You are viewing a plain text version of this content. The canonical link for it is here.

Posted to users@pulsar.apache.org by Apache Pulsar Slack <ap...@gmail.com> on 2019/08/13 09:11:08 UTC

Slack digest for #general - 2019-08-13

2019-08-12 13:46:48 UTC - jah: @jah has joined the channel
----
2019-08-12 13:49:49 UTC - Kim Christian Gaarder: I get an unexpected BookKeeper error when broker attempts to remove a consumer. Is this related to a known issue or should I report this as a bug?
----
2019-08-12 13:50:52 UTC - Alexandre DUVAL: @Sijie Guo I don't find what means already recycle error, do you know?

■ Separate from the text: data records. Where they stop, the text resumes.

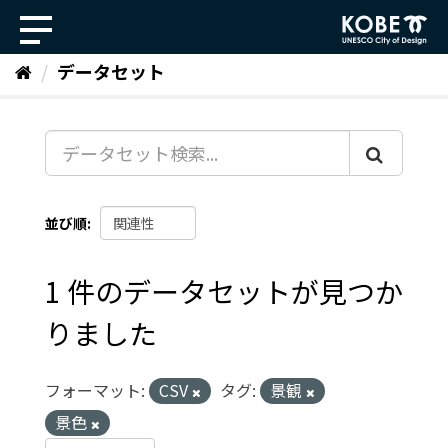
ス
キ
ッ
データセット
プ
し
て
内
容
へ
並び順
1 件のデータセットが見つか
りました
フォーマット:
CSV
タグ:
景観
景色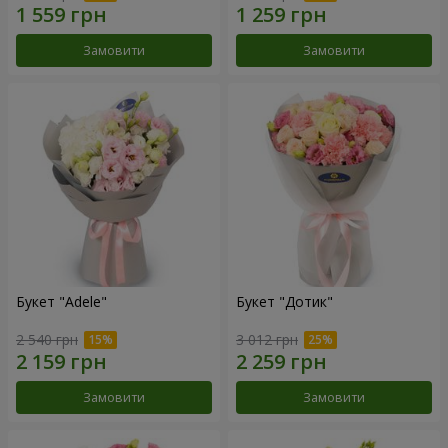
Замовити
Замовити
Букет "Adele"
Букет "Дотик"
2 540 грн
3 012 грн
Замовити
Замовити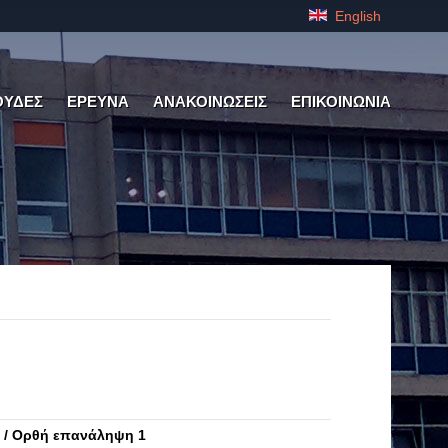
English
ΟΥΔΕΣ
ΕΡΕΥΝΑ
ΑΝΑΚΟΙΝΩΣΕΙΣ
ΕΠΙΚΟΙΝΩΝΙΑ
 / Ορθή επανάληψη 1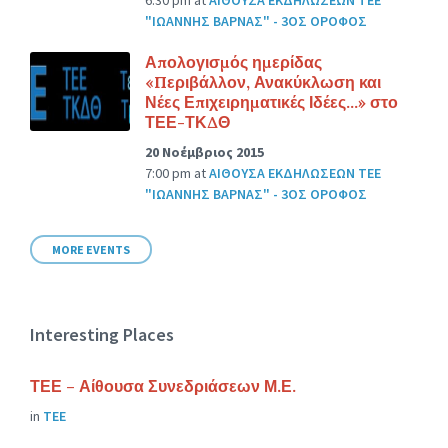
"ΙΩΑΝΝΗΣ ΒΑΡΝΑΣ" - 3ΟΣ ΟΡΟΦΟΣ
Απολογισμός ημερίδας
«Περιβάλλον, Ανακύκλωση και
Νέες Επιχειρηματικές Ιδέες…» στο
ΤΕΕ-ΤΚΔΘ
20 Νοέμβριος 2015
7:00 pm
at
ΑΙΘΟΥΣΑ ΕΚΔΗΛΩΣΕΩΝ ΤΕΕ
"ΙΩΑΝΝΗΣ ΒΑΡΝΑΣ" - 3ΟΣ ΟΡΟΦΟΣ
MORE EVENTS
Interesting Places
ΤΕΕ – Αίθουσα Συνεδριάσεων Μ.Ε.
in
ΤΕΕ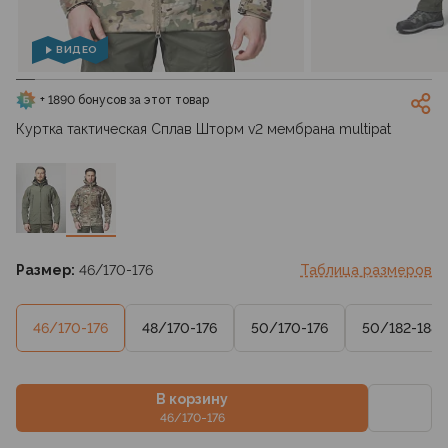
ВИДЕО
+ 1890 бонусов за этот товар
Куртка тактическая Сплав Шторм v2 мембрана multipat
Размер:
46/170-176
Таблица размеров
46/170-176
48/170-176
50/170-176
50/182-188
В корзину
46/170-176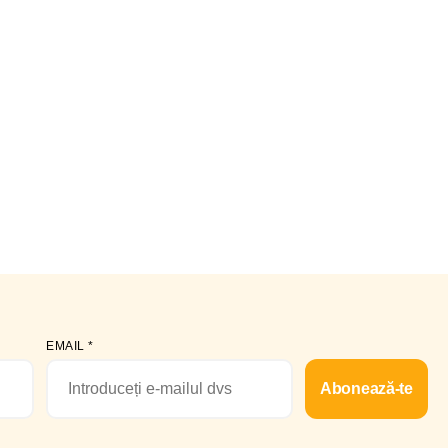
EMAIL
*
Abonează-te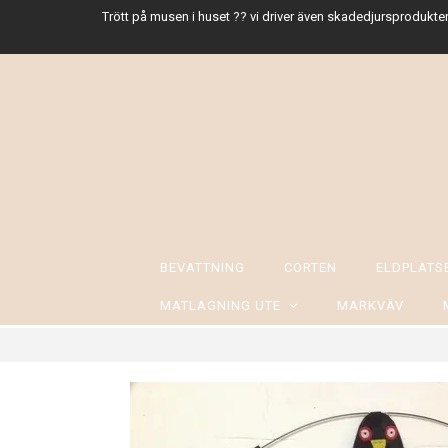
Trött på musen i huset ?? vi driver även skadedjursprodukter
BEVATTNING
CORTEN
ELDPLAT
MATLAGNING UTE
MARKVÄV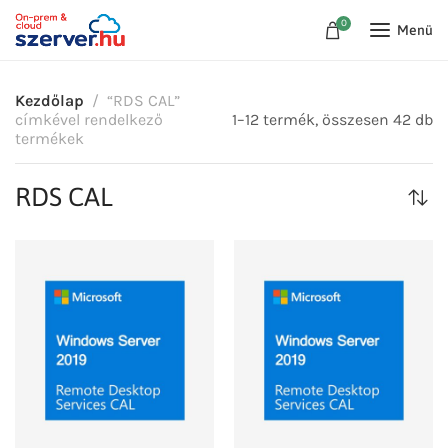
0
Menü
Kezdőlap
“RDS CAL”
címkével rendelkező
1–12 termék, összesen 42 db
termékek
RDS CAL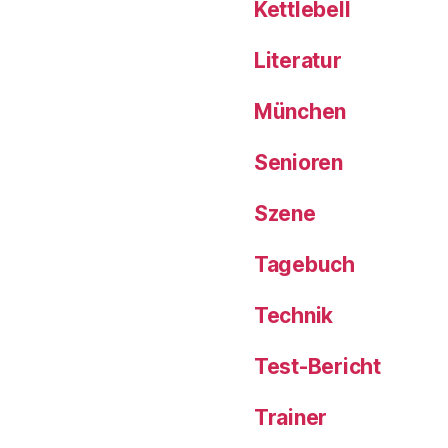
Kettlebell
Literatur
München
Senioren
Szene
Tagebuch
Technik
Test-Bericht
Trainer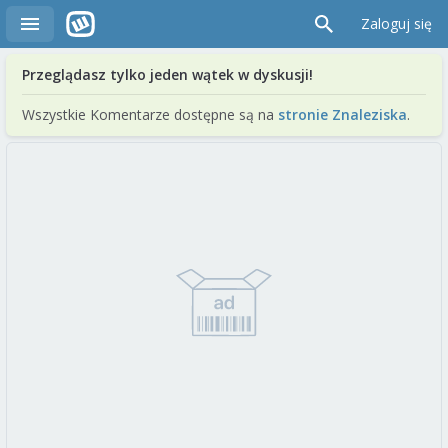
Zaloguj się
Przeglądasz tylko jeden wątek w dyskusji!
Wszystkie Komentarze dostępne są na
stronie Znaleziska
.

Maybe @Matteo Merli?
----
2019-08-12 14:44:21 UTC - Sijie Guo: can you file a bug for it?
----
2019-08-12 14:45:52 UTC - jah: For multi-topic subscriptions, the docs mention that there are no ordering guarantees. Is it really the case the messages received are not ordered relative to the topic? My expectation was that I might receive messages from topics in a variety of orders, but that subject to a received topic, the messages would still be in order.
----
2019-08-12 14:50:10 UTC - Sijie Guo: in failover or exclusive subsccription, it is in partition based order.
+1 : jah
----
2019-08-12 14:50:18 UTC - Sijie Guo: in key-shared subscription, it is key-based order
----
2019-08-12 14:52:34 UTC - jah: Another question: I've read the docs on tiered storage and the offloading mechanism. Awesome.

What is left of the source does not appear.